(Transcribed page contents)
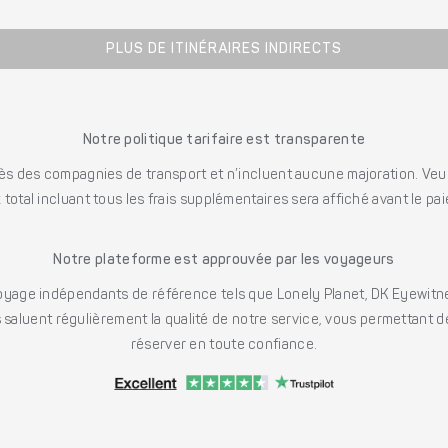
PLUS DE ITINÉRAIRES INDIRECTS
Notre politique tarifaire est transparente
s des compagnies de transport et n’incluent aucune majoration. Veuill
x total incluant tous les frais supplémentaires sera affiché avant le pa
Notre plateforme est approuvée par les voyageurs
ge indépendants de référence tels que Lonely Planet, DK Eyewitne
saluent régulièrement la qualité de notre service, vous permettant d
réserver en toute confiance.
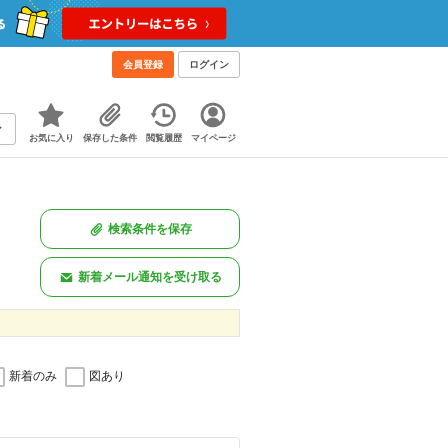
会員登録
ログイン
お気に入り
保存した条件
閲覧履歴
マイページ
検索条件を保存
新着メール通知を受け取る
新着のみ
図あり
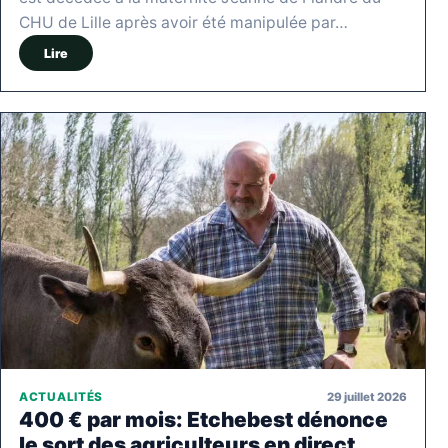
CHU de Lille après avoir été manipulée par…
Lire
29 juillet 2026
ACTUALITÉS
400 € par mois: Etchebest dénonce
le sort des agriculteurs en direct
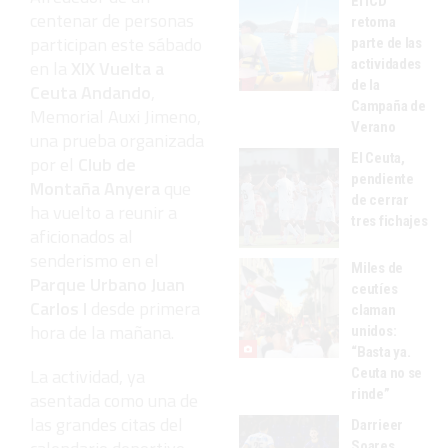
El ICD
centenar de personas
retoma
participan este sábado
parte de las
en la
XIX Vuelta a
actividades
de la
Ceuta Andando
,
Campaña de
Memorial Auxi Jimeno,
Verano
una prueba organizada
El Ceuta,
por el
Club de
pendiente
Montaña Anyera
que
de cerrar
ha vuelto a reunir a
tres fichajes
aficionados al
senderismo en el
Miles de
Parque Urbano Juan
ceutíes
Carlos I
desde primera
claman
hora de la mañana.
unidos:
“Basta ya.
La actividad, ya
Ceuta no se
rinde”
asentada como una de
las grandes citas del
Darrieer
Soares,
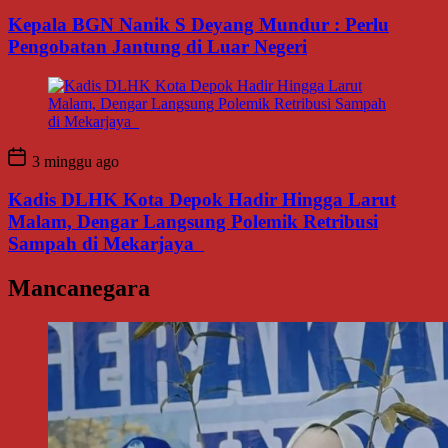
Kepala BGN Nanik S Deyang Mundur : Perlu
Pengobatan Jantung di Luar Negeri
3 minggu ago
Kadis DLHK Kota Depok Hadir Hingga Larut
Malam, Dengar Langsung Polemik Retribusi
Sampah di Mekarjaya
Mancanegara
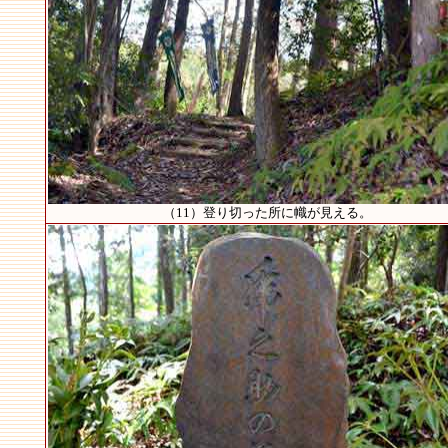
（11）登り切った所に幟が見える。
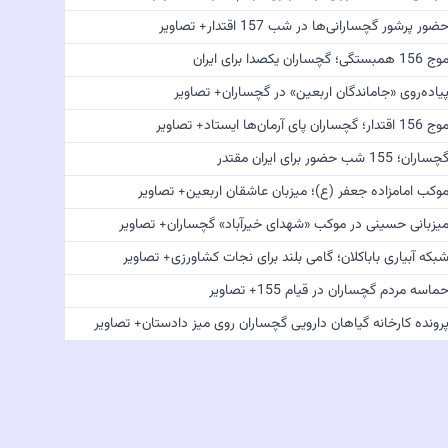
ضور پرشور گچسارانی‌ها در شب 157 اقتدار+ تصاویر
 156 همبستگی؛ گچساران یکصدا برای ایران
یاده‌روی «جاماندگان اربعین» در گچساران+ تصاویر
 156 اقتدار؛ گچساران پای آرمان‌ها ایستاد+ تصاویر
چساران؛ 155 شب حضور برای ایران مقتدر
وکب امامزاده جعفر (ع)؛ میزبان عاشقان اربعین+ تصاویر
یزبانی حسینی در موکب «شهدای خیرآباد» گچساران+ تصاویر
بکه آبیاری باباکلان؛ گامی بلند برای نجات کشاورزی+ تصاویر
ماسه مردم گچساران در قیام 155+ تصاویر
رونده کارخانه گیاهان دارویی گچساران روی میز دادستان+ تصاویر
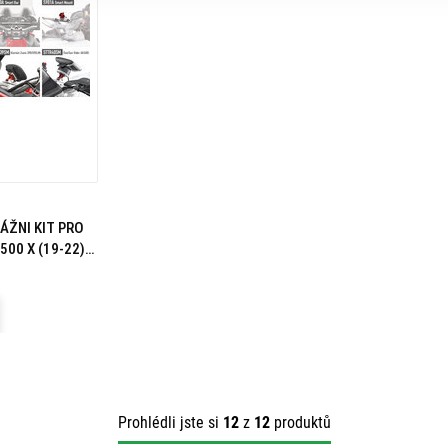
ÁŽNI KIT PRO
00 X (19-22)
Prohlédli jste si
12
z
12
produktů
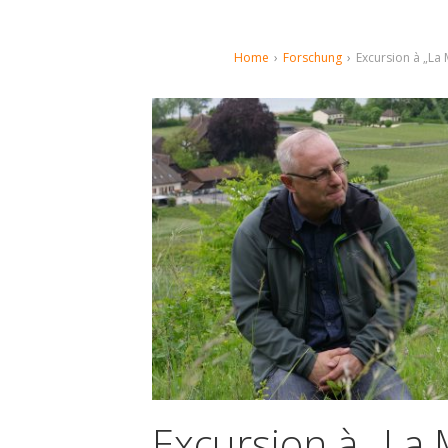
Home
›
Forschung
›
Excursion à „La
Excursion à „La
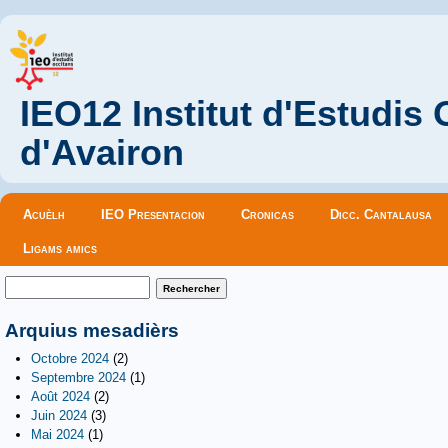
IEO12 Institut d'Estudis
d'Avairon
Menu principal
Acuèlh
IEO Presentacion
Cronicas
Dicc. Cantalausa
Ligams amics
Formulaire de recherche
Rechercher
Arquius mesadièrs
Octobre 2024
(2)
Septembre 2024
(1)
Août 2024
(2)
Juin 2024
(3)
Mai 2024
(1)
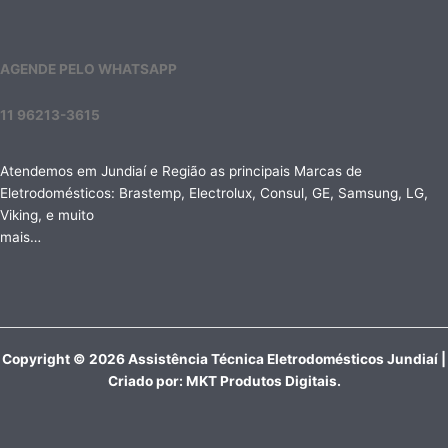
AGENDE PELO WHATSAPP
11 96213-3615
Atendemos em Jundiaí e Região as principais Marcas de
Eletrodomésticos: Brastemp, Electrolux, Consul, GE, Samsung, LG,
Viking, e muito
mais…
Copyright © 2026 Assistência Técnica Eletrodomésticos Jundiaí |
Criado por:
MKT Produtos Digitais
.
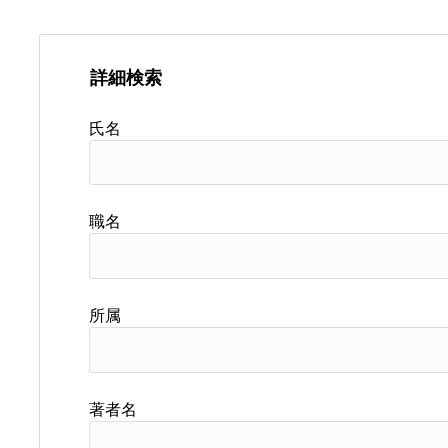
詳細検索
氏名
職名
所属
著者名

## Work request
Repeat every line of the data exactly, but do not include pictures.

## Solution for this task
PLUS DE ITINÉRAIRES INDIRECTS
Notre politique tarifaire est transparente
s des compagnies de transport et n’incluent aucune majoration. Veuill
x total incluant tous les frais supplémentaires sera affiché avant le pa
Notre plateforme est approuvée par les voyageurs
ge indépendants de référence tels que Lonely Planet, DK Eyewitne
saluent régulièrement la qualité de notre service, vous permettant d
réserver en toute confiance.
会員登録
ログイン
お気に入り
保存した条件
閲覧履歴
マイページ
検索条件を保存
新着メール通知を受け取る
新着のみ
図あり
CHU de Lille après avoir été manipulée par…
Lire
29 juillet 2026
ACTUALITÉS
400 € par mois: Etchebest dénonce
le sort des agriculteurs en direct
El ICD
centenar de personas
retoma
participan este sábado
parte de las
en la
XIX Vuelta a
actividades
de la
Ceuta Andando
,
Campaña de
Memorial Auxi Jimeno,
Verano
una prueba organizada
El Ceuta,
por el
Club de
pendiente
Montaña Anyera
que
de cerrar
ha vuelto a reunir a
tres fichajes
aficionados al
senderismo en el
Miles de
Parque Urbano Juan
ceutíes
Carlos I
desde primera
claman
hora de la mañana.
unidos:
“Basta ya.
La actividad, ya
Ceuta no se
rinde”
asentada como una de
las grandes citas del
Darrieer
Soares,
Kepala BGN Nanik S Deyang Mundur : Perlu
Pengobatan Jantung di Luar Negeri
3 minggu ago
Kadis DLHK Kota Depok Hadir Hingga Larut
Malam, Dengar Langsung Polemik Retribusi
Sampah di Mekarjaya
Mancanegara
（11）登り切った所に幟が見える。
ضور پرشور گچسارانی‌ها در شب 157 اقتدار+ تصاویر
 156 همبستگی؛ گچساران یکصدا برای ایران
یاده‌روی «جاماندگان اربعین» در گچساران+ تصاویر
 156 اقتدار؛ گچساران پای آرمان‌ها ایستاد+ تصاویر
چساران؛ 155 شب حضور برای ایران مقتدر
وکب امامزاده جعفر (ع)؛ میزبان عاشقان اربعین+ تصاویر
یزبانی حسینی در موکب «شهدای خیرآباد» گچساران+ تصاویر
بکه آبیاری باباکلان؛ گامی بلند برای نجات کشاورزی+ تصاویر
ماسه مردم گچساران در قیام 155+ تصاویر
رونده کارخانه گیاهان دارویی گچساران روی میز دادستان+ تصاویر
ÁŽNI KIT PRO
00 X (19-22)
Prohlédli jste si
12
z
12
produktů
Home
›
Forschung
›
Excursion à „La
Excursion à „La
IEO12 Institut d'Estudis
d'Avairon
Menu principal
Acuèlh
IEO Presentacion
Cronicas
Dicc. Cantalausa
Ligams amics
Formulaire de recherche
Rechercher
Arquius mesadièrs
Octobre 2024
(2)
Septembre 2024
(1)
Août 2024
(2)
Juin 2024
(3)
Mai 2024
(1)
AGENDE PELO WHATSAPP
11 96213-3615
Atendemos em Jundiaí e Região as principais Marcas de
Eletrodomésticos: Brastemp, Electrolux, Consul, GE, Samsung, LG,
Viking, e muito
mais…
Copyright © 2026 Assistência Técnica Eletrodomésticos Jundiaí |
Criado por:
MKT Produtos Digitais
.
詳細検索
氏名
職名
所属
著者名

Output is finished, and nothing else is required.